== Aim of the task ==
Omit the pictures, then write out every entry exactly as it reads.

Dataset entries:
-- Opening Marker --

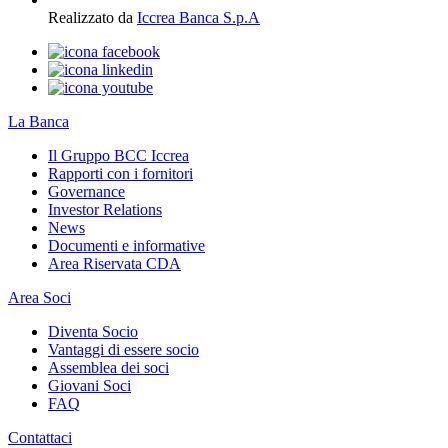
Realizzato da
Iccrea Banca S.p.A
La Banca
Il Gruppo BCC Iccrea
Rapporti con i fornitori
Governance
Investor Relations
News
Documenti e informative
Area Riservata CDA
Area Soci
Diventa Socio
Vantaggi di essere socio
Assemblea dei soci
Giovani Soci
FAQ
Contattaci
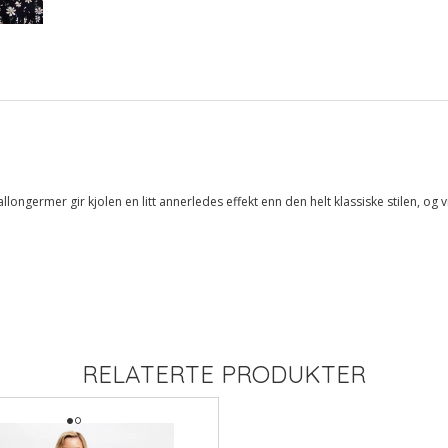
allongermer gir kjolen en litt annerledes effekt enn den helt klassiske stilen, og 
RELATERTE PRODUKTER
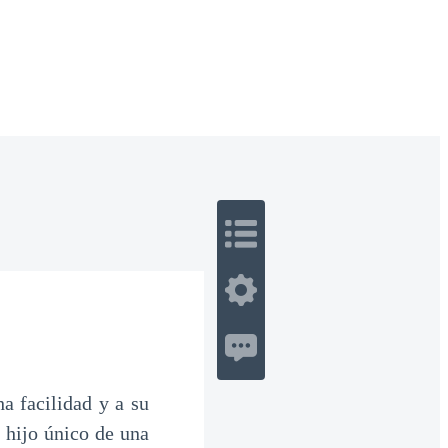
 Romance
Sci-Fi
Guerra
Otros
a facilidad y a su
l hijo único de una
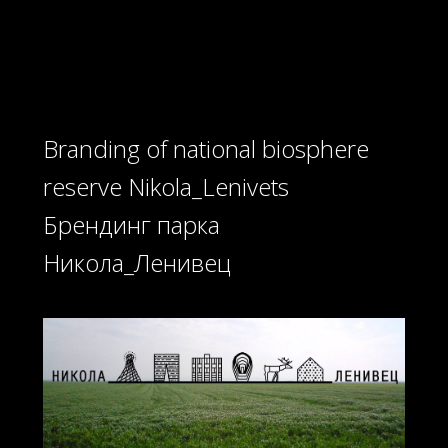
Брендинг парка
Никола_Ленивец
Branding of national biosphere
reserve Nikola_Lenivets
Брендинг парка
Никола_Ленивец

-- Closing Marker --

== Response area ==
Realizzato da
Iccrea Banca S.p.A
La Banca
Il Gruppo BCC Iccrea
Rapporti con i fornitori
Governance
Investor Relations
News
Documenti e informative
Area Riservata CDA
Area Soci
Diventa Socio
Vantaggi di essere socio
Assemblea dei soci
Giovani Soci
FAQ
Contattaci
allongermer gir kjolen en litt annerledes effekt enn den helt klassiske stilen, og 
RELATERTE PRODUKTER
 Romance
Sci-Fi
Guerra
Otros
a facilidad y a su
l hijo único de una
Брендинг парка
Никола_Ленивец
Branding of national biosphere
reserve Nikola_Lenivets
Брендинг парка
Никола_Ленивец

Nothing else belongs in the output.